“Dal 1 gennaio al 12 agosto 2012 il numero dei roghi è aumentato di circa il 79% rispetto all’anno precedente, con 5.375 incendi boschivi divampati dall’inizio dell’anno”, questi i dati forniti dal Ministero delle Politiche Agricole Alimentari e Forestali.Quello degli incendi estivi, ancora ieri sono stati individuati ben 139 roghi in Italia, rischia di diventare un fatto ‘normale’, buono per riempire le cronache dei mass media, ma impossibile da arginare.
In Sicilia ricordiamo, in particolare, l’incendio che ha devastato la riserva naturale dello Zingaro (TP) in misura così significativa che è stato vietato per molti giorni l’ingresso dei visitatori e la navigazione proibita sino a 50 metri dalla costa e quello della discarica di Bellolampo (PA).Ma ricordiamo, soprattutto, la morte del forestale Francesco Pizzuto.
Ovviamente, al centro di ogni riflessione la natura dei roghi. Secondo G. Zanna (Legambiente Sicilia) i roghi sono “appiccati da delinquenti approfittando del caldo che alimenta il fuoco, e per le ragioni più diverse: dal forestale non riassunto che vuole vendicarsi agli speculatori, dai pastori a quelli che non amano le riserve naturali”. Ma Zanna denuncia, anche, l’assenza di politiche di prevenzione.
Interessante la proposta del sindaco di Campello sul Clitunno (PG) che, per potenziare le capacità di intervento, propone di acquistare Canadair invece dei ‘famosi’ caccia F35.
Molti fanno riferimento ai risultati positivi ottenuti, durante la presidenza di Tonino Perna, nel Parco nazionale dell’Aspromonte, quando i roghi vennero ridotti quasi del 90%.
Ed è proprio Perna che, in un’intervista dell’11 agosto al quotidiano “Il Manifesto”, invita ad abbandonare i luoghi comuni, gli astratti appelli alla difesa del territorio e a ragionare sui dati disponibili. Ricordando, innanzitutto, che i “fuochi scoppiano nel circa 50% dei casi in territori che hanno già subito incendi negli ultimi cinque anni.
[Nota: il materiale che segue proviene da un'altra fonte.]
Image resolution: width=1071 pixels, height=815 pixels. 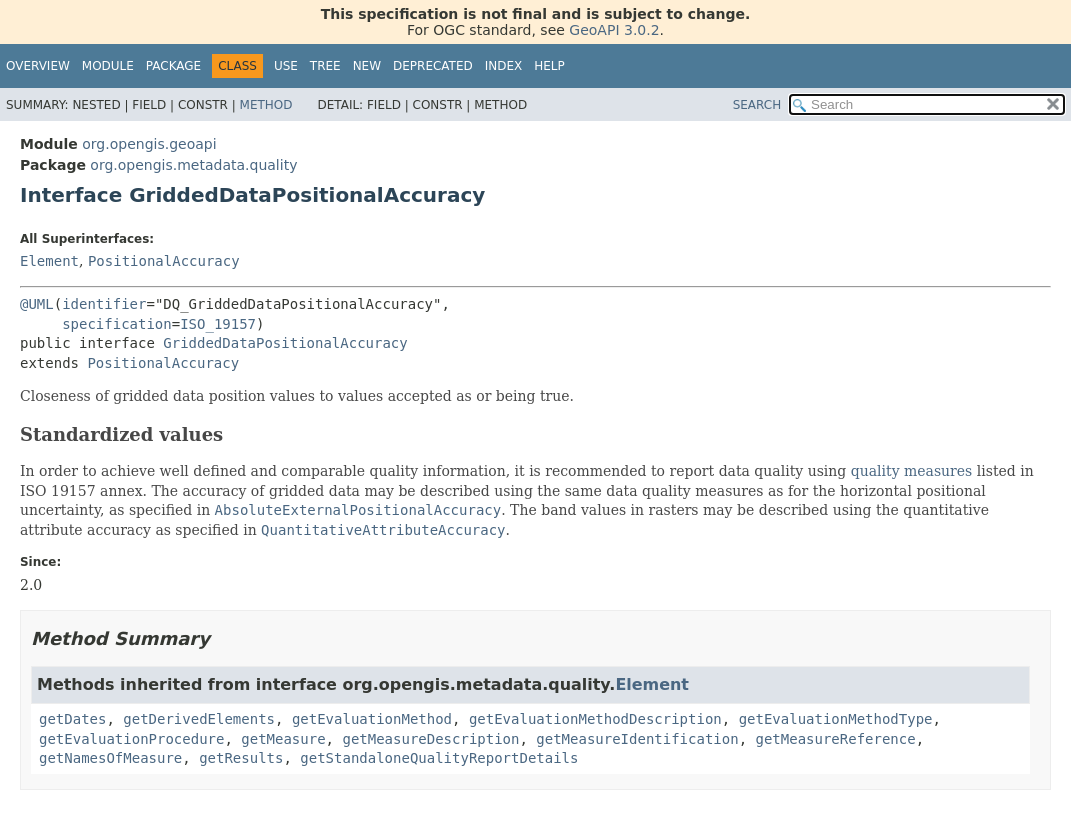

Se gli incendi sono ricorrenti, almeno per la metà, perché non concentrare la prevenzione su queste aree”? Una prevenzione che deve puntare a ricostruire un corretto legame fra abitanti e territorio, perché la difesa di un bene comune deve riguardare l’intera collettività.
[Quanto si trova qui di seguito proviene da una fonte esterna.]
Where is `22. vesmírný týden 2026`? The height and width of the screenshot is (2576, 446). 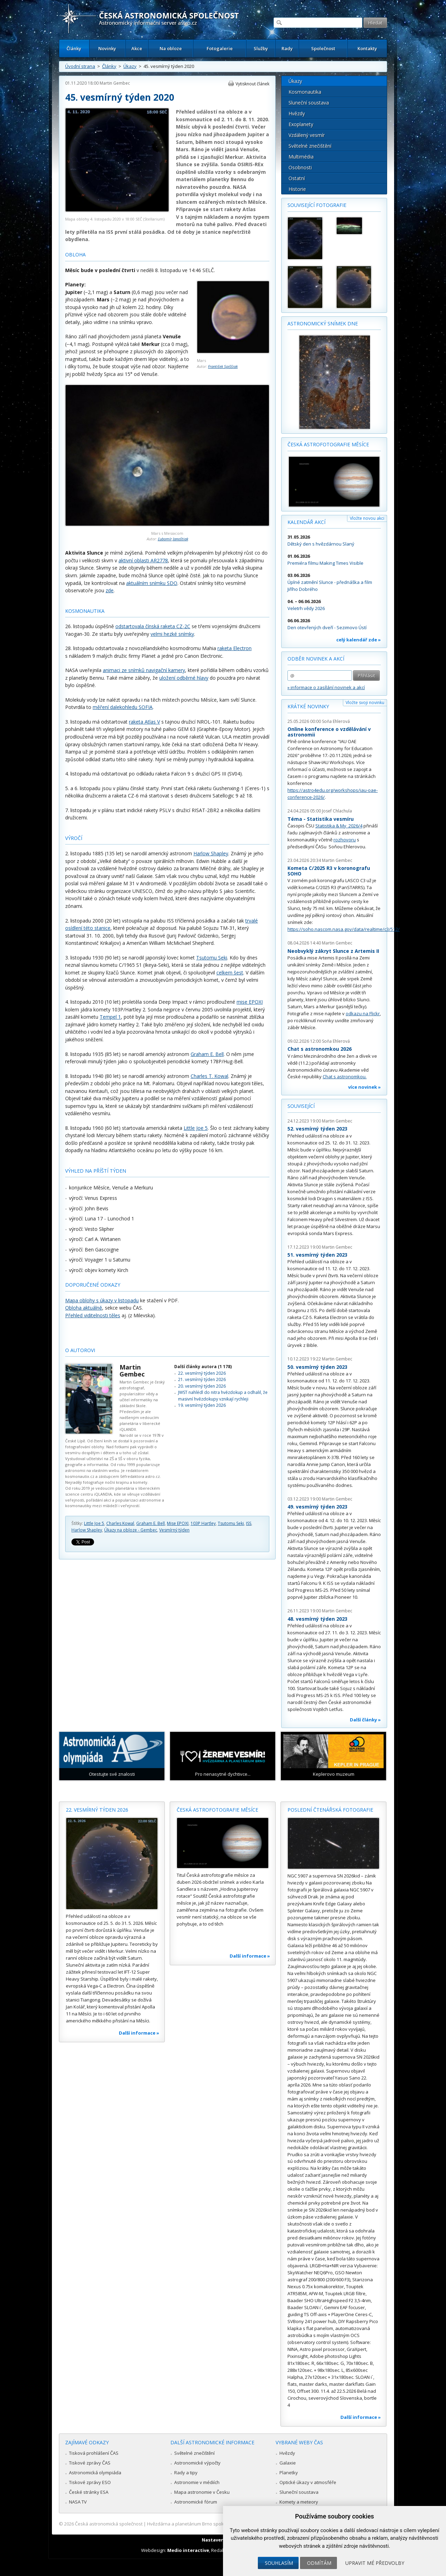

In quest’ottica, dal 2000 al 2005, nel Parco nazionale dell’Aspromonte sono stati realizzati i “contratti di responsabilità sociale e territoriale con cui l’Ente Parco affidava alle associazioni di volontariato parti del territorio calcolando un costo medio per ettaro, dando un premio di risultato se la superficie bruciata non superava l’1% del territorio affidato”.
L’effetto, come abbiamo detto, fu di ridurre drasticamente gli incendi con un costo molto contenuto (il tutto costava circa 200.000 euro ogni anno). E’ doveroso quindi interrogarsi sui perché della mancata generalizzazione di un tale modello vincente. Una prima risposta, secondo Perna, è legata, paradossalmente, proprio ai bassi costi che non lasciano margini a speculazioni e tangenti.
Ci sono, però, anche altri interessi che premono perché rimanga la più che discutibile organizzazione odierna. Le società private (l’ex Presidente del Parco cita, per esempio, la SMA spa) che affittano i loro elicotteri alle regioni, “gli operai idraulico-forestali che possono fare gli straordinari solo quando si è in presenza di incendi non facilmente domabili […] Ogni incendio mette in moto Canadair della Protezione Civile, con il costo di 2.500 euro l’ora, squadre di vigili del fuoco, società private, ore di straordinario, ecc. Insomma, anche gli incendi fanno crescere il Pil”.
Che tale crescita sia solo apparente e determini, invece, un impoverimento generale, che riguarda uomini e territori, non è divenuto, almeno fra i più autorevoli mezzi di comunicazione, motivo di riflessione.